§ **INSTRUCTIONS TO FOLLOW**:
Would you print exactly the lines that begin the listing and continue through the line holding "Next (971, 1290)"? No pictures, please.

§ **SUPPLIED DATA**:
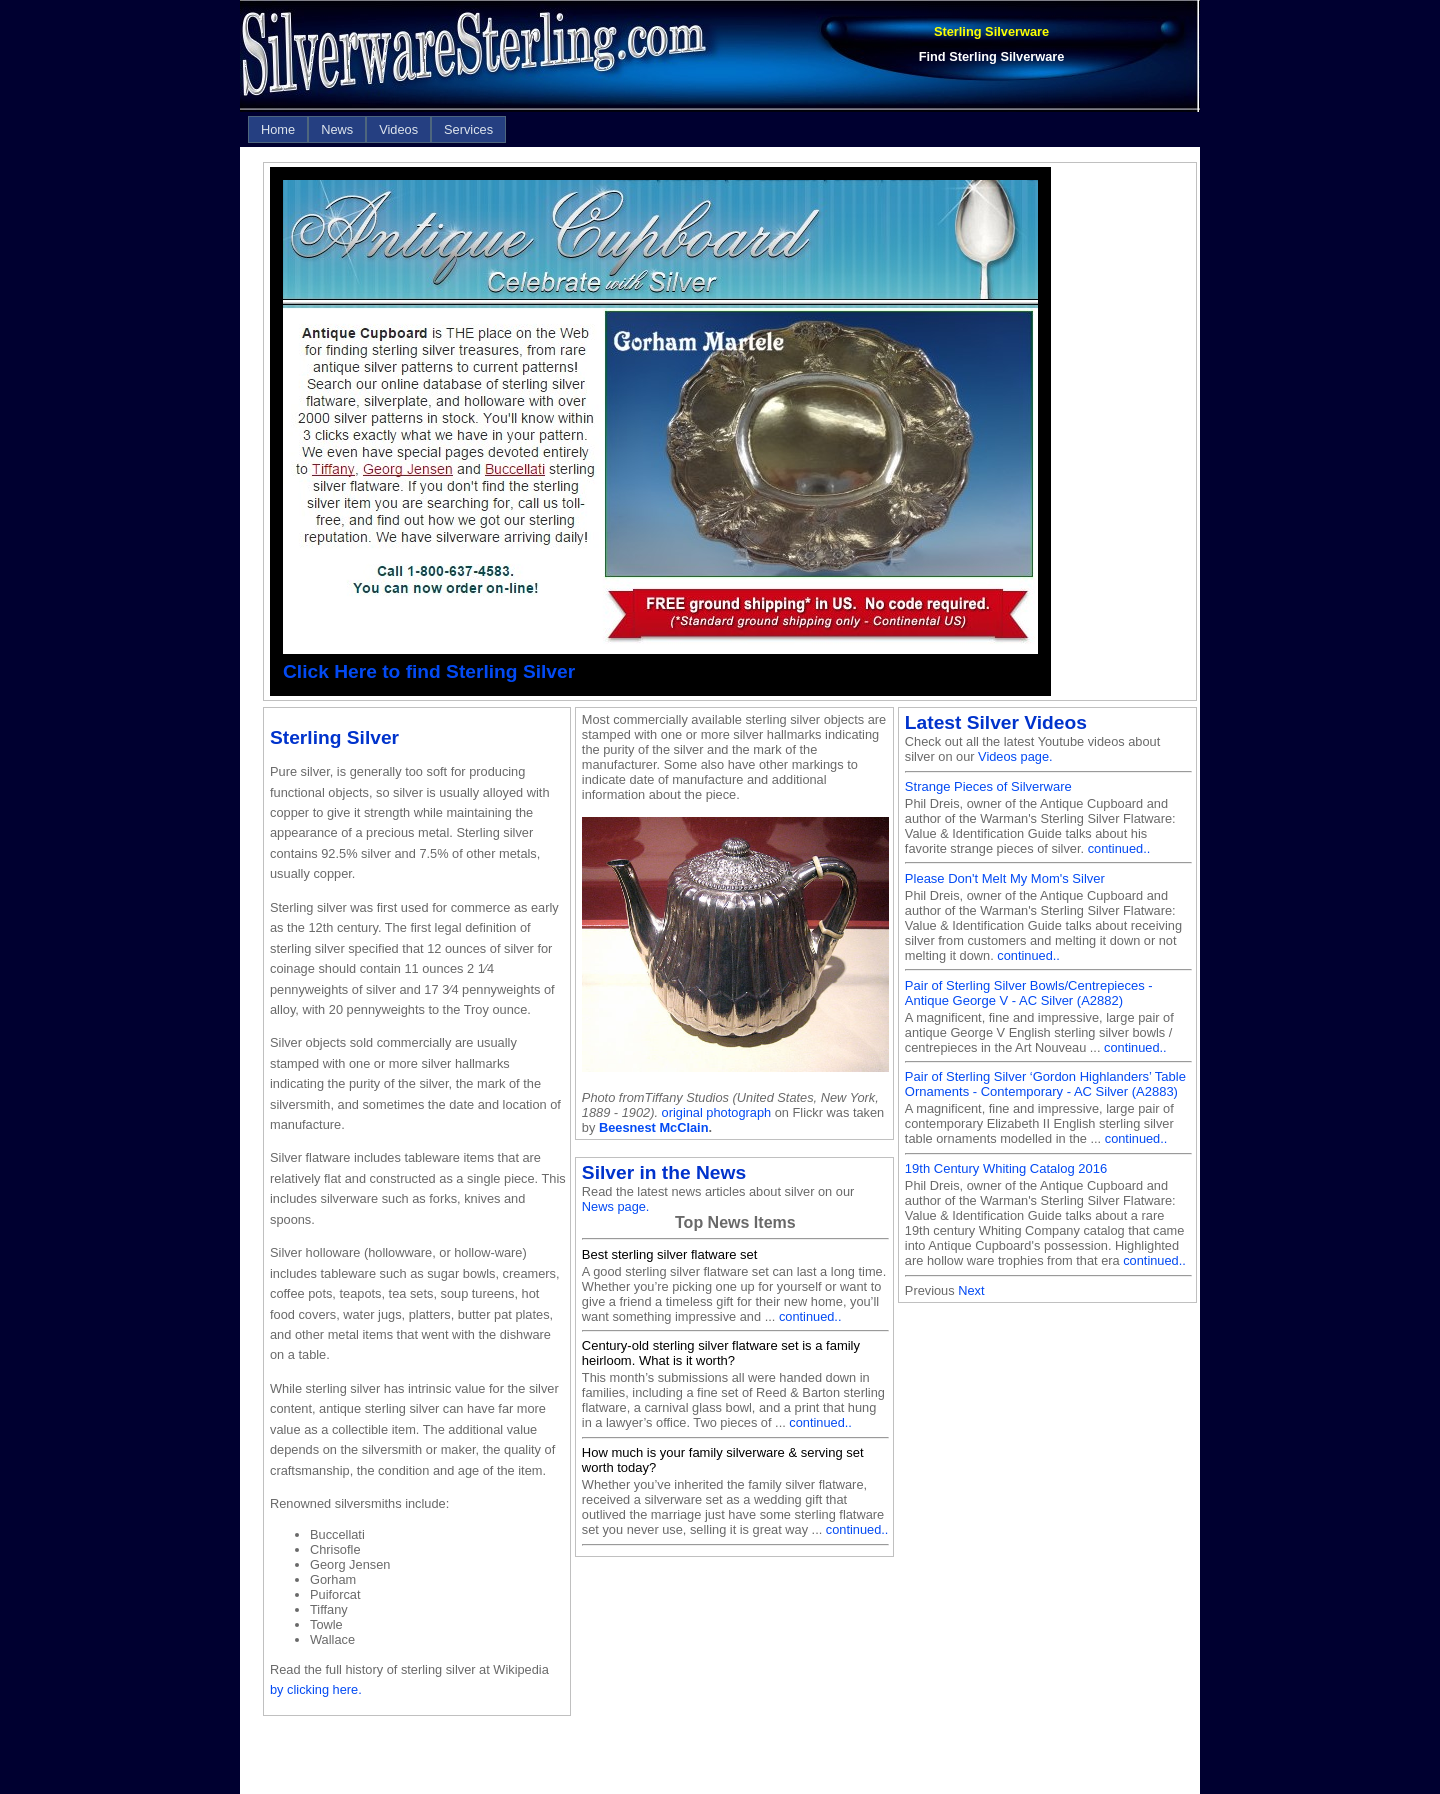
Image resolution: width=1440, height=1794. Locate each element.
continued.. (810, 1316)
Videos (398, 129)
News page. (616, 1206)
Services (468, 129)
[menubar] (377, 129)
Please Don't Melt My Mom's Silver (1005, 878)
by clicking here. (316, 1689)
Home (278, 129)
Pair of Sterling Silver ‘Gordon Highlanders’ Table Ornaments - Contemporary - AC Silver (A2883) (1045, 1084)
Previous (930, 1290)
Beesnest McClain (654, 1127)
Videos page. (1015, 756)
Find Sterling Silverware (992, 56)
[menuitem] (278, 129)
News (337, 129)
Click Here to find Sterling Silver (429, 671)
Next (971, 1290)
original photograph (717, 1112)
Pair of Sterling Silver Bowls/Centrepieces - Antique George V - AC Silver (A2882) (1029, 993)
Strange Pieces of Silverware (988, 786)
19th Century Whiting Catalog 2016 (1006, 1168)
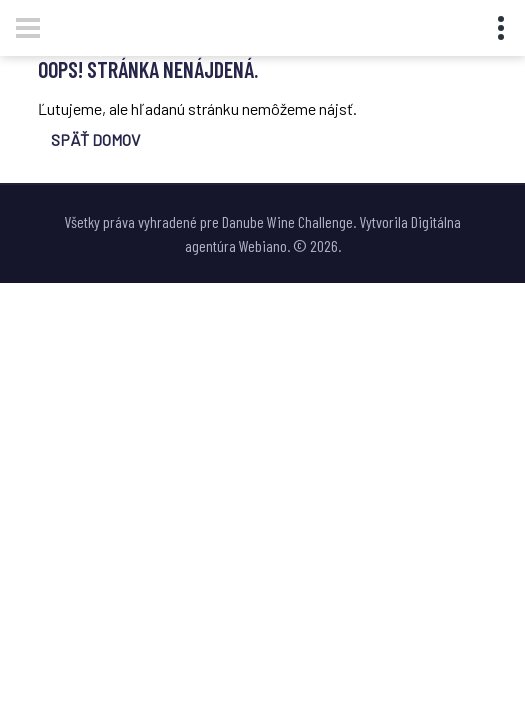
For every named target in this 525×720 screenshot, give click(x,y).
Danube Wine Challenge (287, 221)
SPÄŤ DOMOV (95, 139)
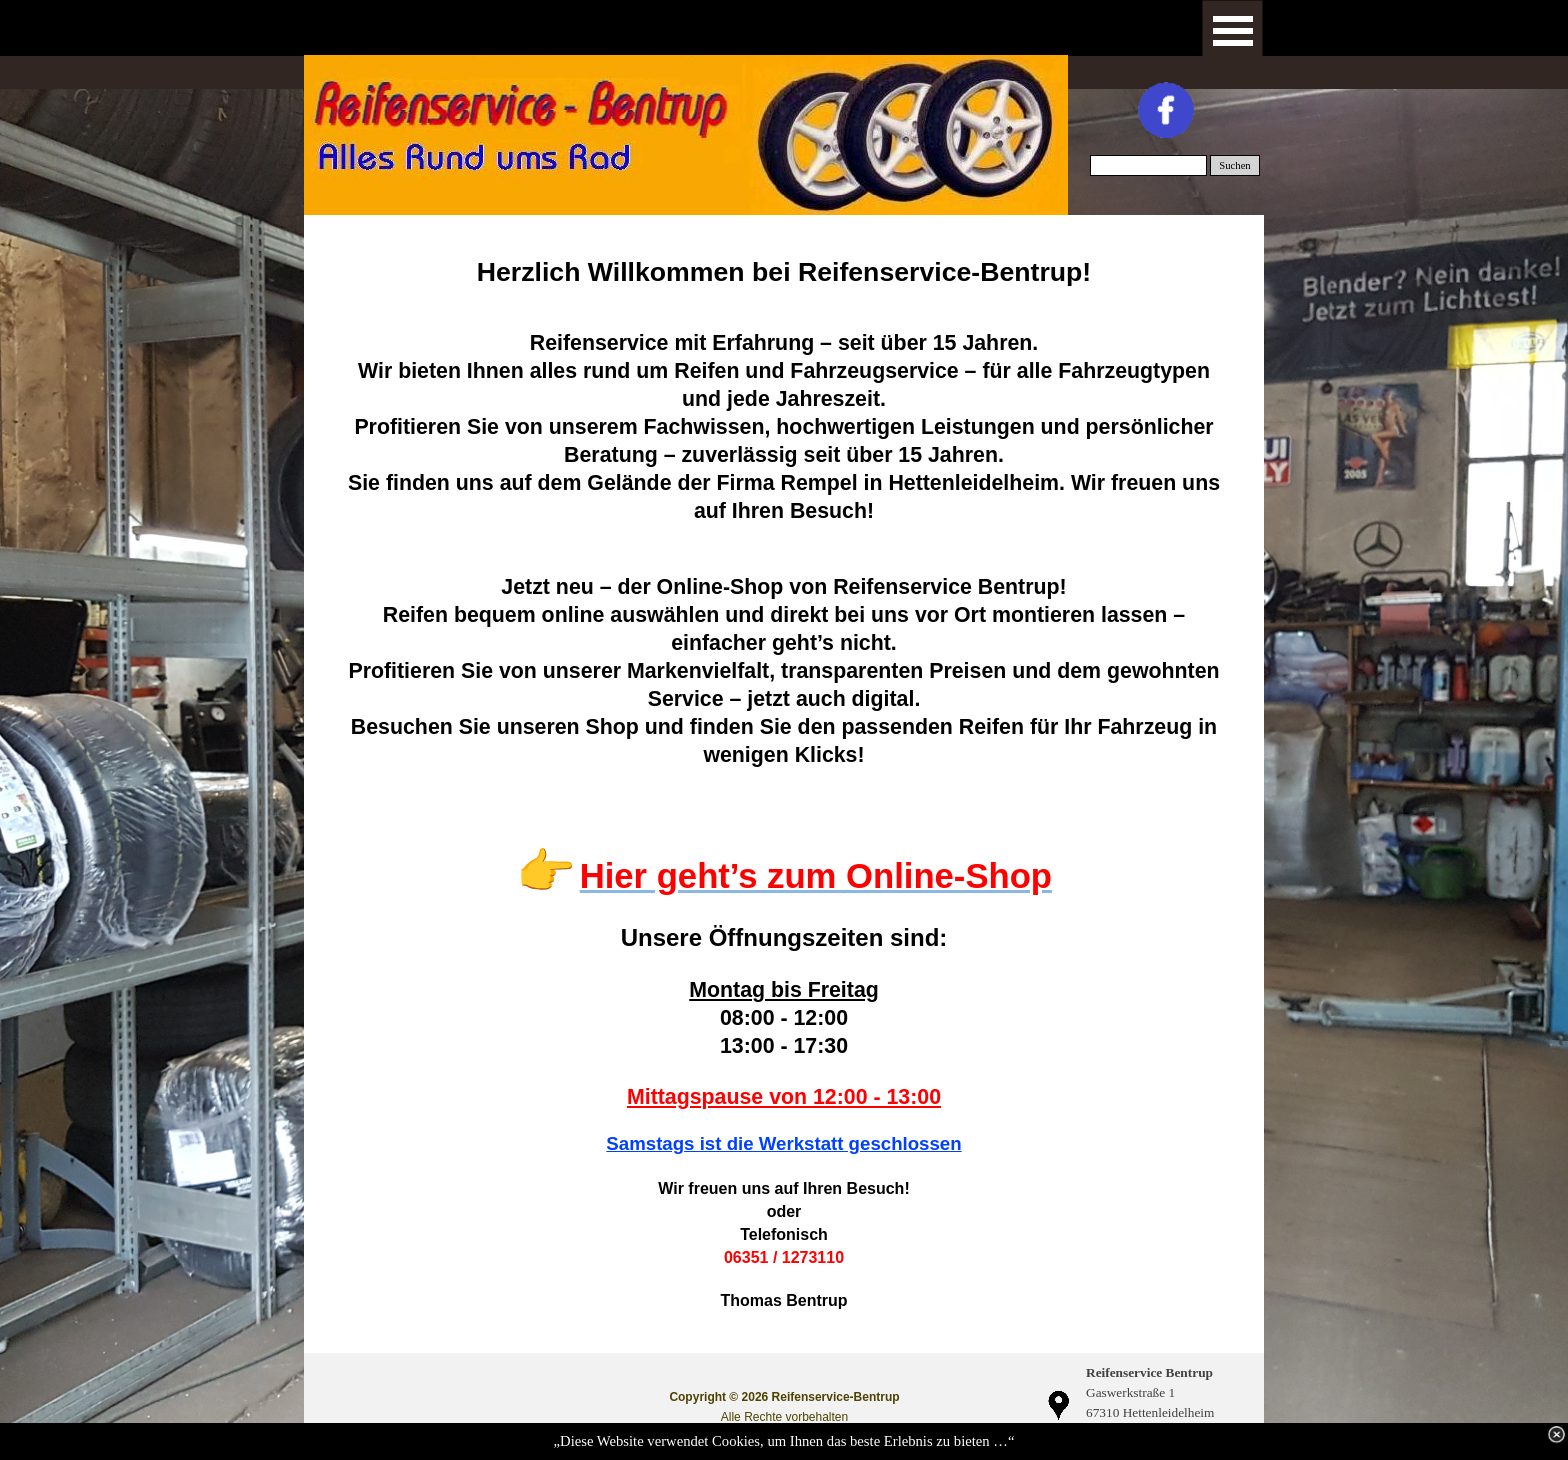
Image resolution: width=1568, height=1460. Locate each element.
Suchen (1234, 165)
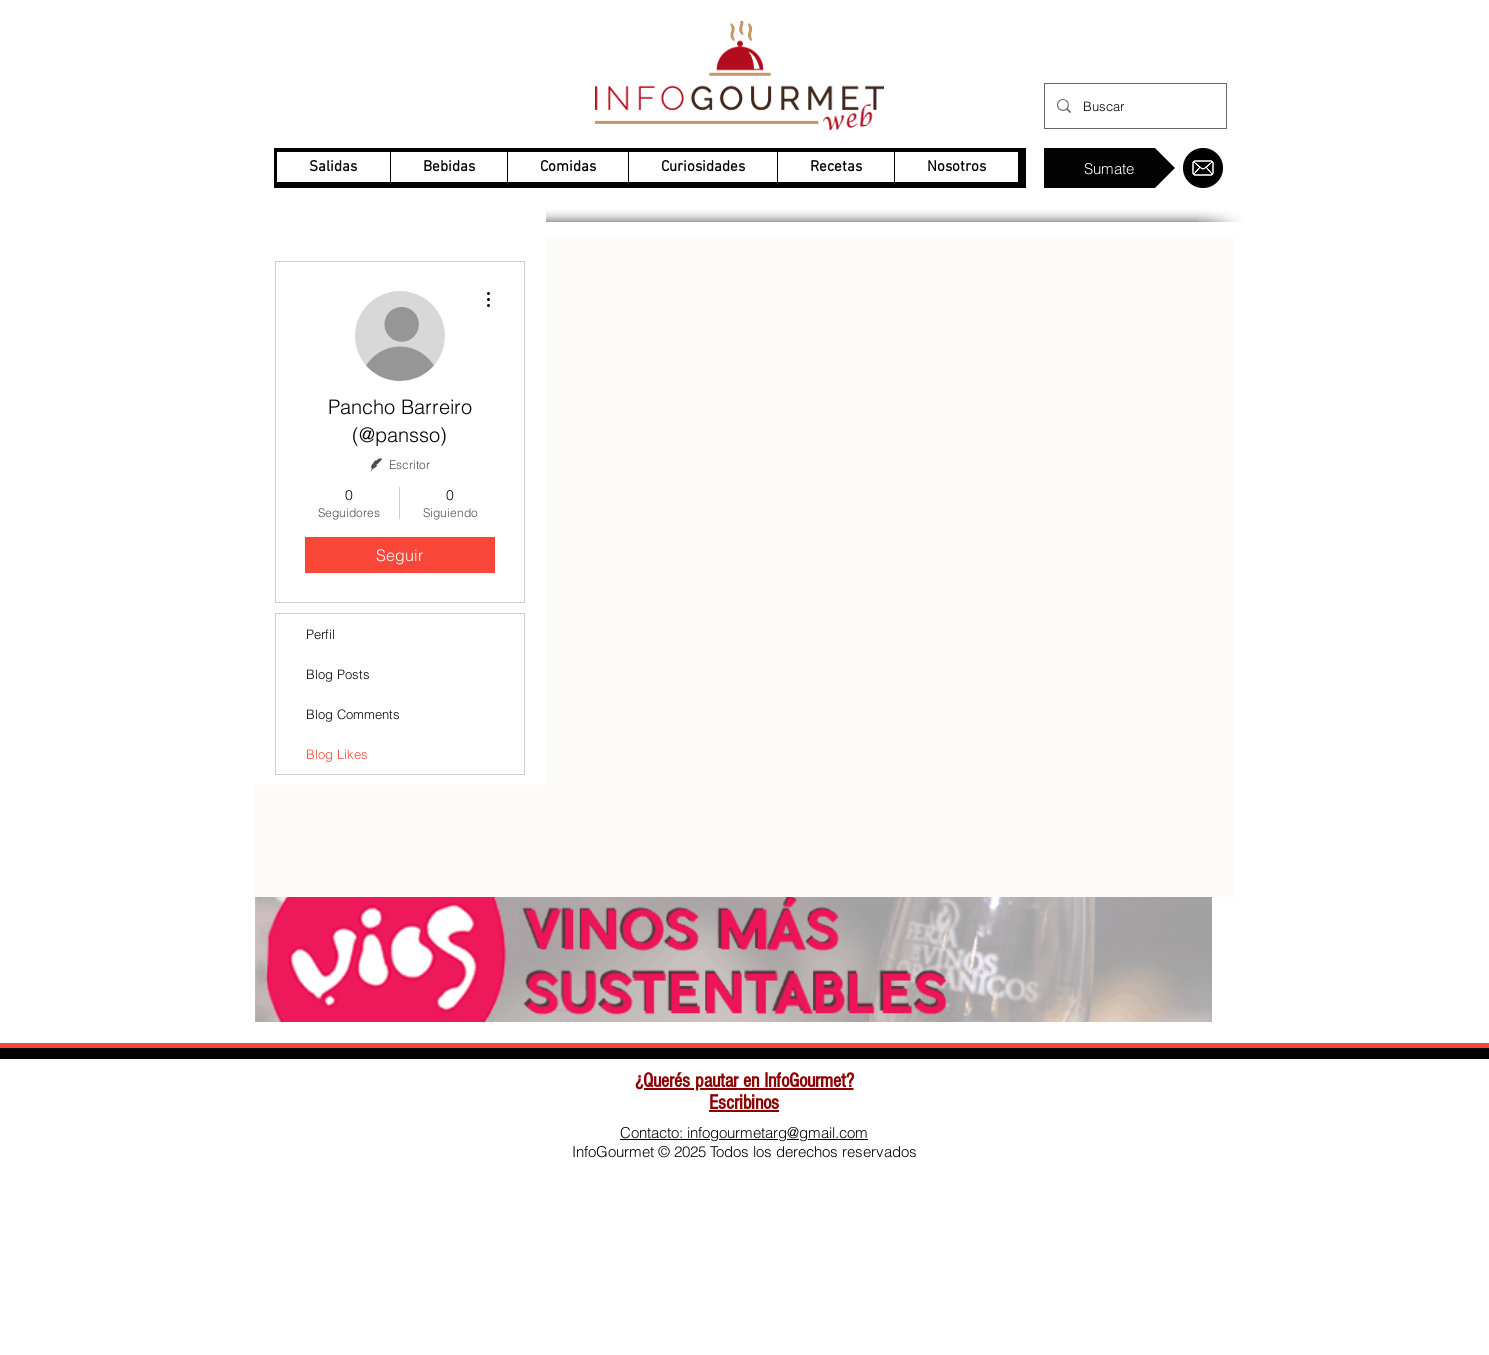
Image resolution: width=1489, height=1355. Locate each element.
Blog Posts (338, 674)
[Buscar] (1133, 106)
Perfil (320, 634)
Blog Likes (337, 754)
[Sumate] (1109, 168)
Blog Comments (353, 714)
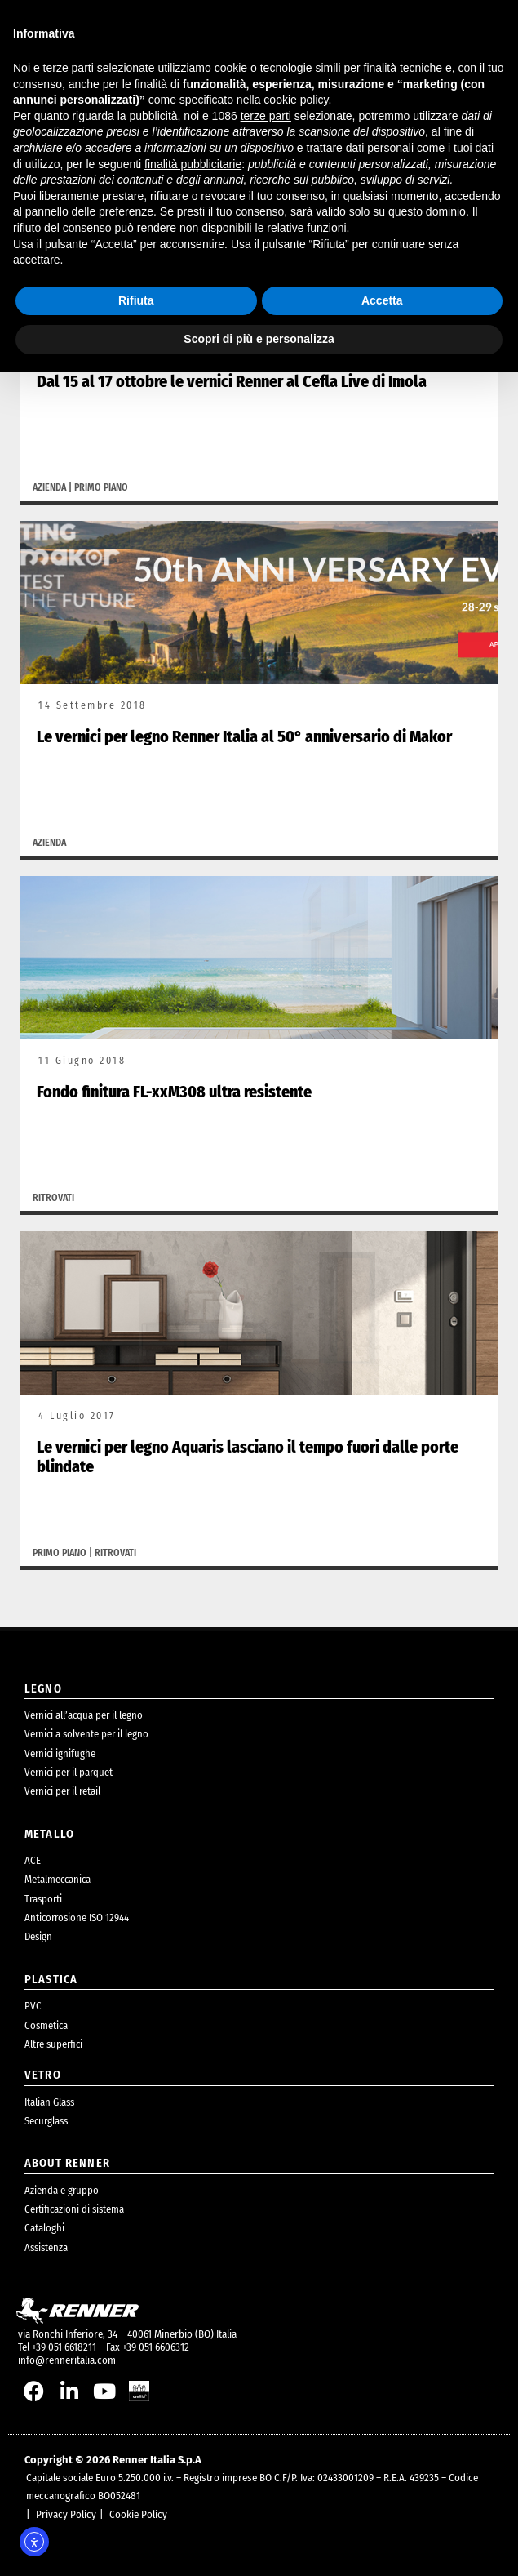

§ **RESPONSE TO THIS TASK**:
Image resolution: width=1440, height=1794. Locate each element.
continued.. (810, 1316)
Videos (398, 129)
News page. (616, 1206)
Services (468, 129)
[menubar] (377, 129)
Please Don't Melt My Mom's Silver (1005, 878)
by clicking here. (316, 1689)
Home (278, 129)
Pair of Sterling Silver ‘Gordon Highlanders’ Table Ornaments - Contemporary - AC Silver (A2883) (1045, 1084)
Previous (930, 1290)
Beesnest McClain (654, 1127)
Videos page. (1015, 756)
Find Sterling Silverware (992, 56)
[menuitem] (278, 129)
News (337, 129)
Click Here to find Sterling Silver (429, 671)
Next (971, 1290)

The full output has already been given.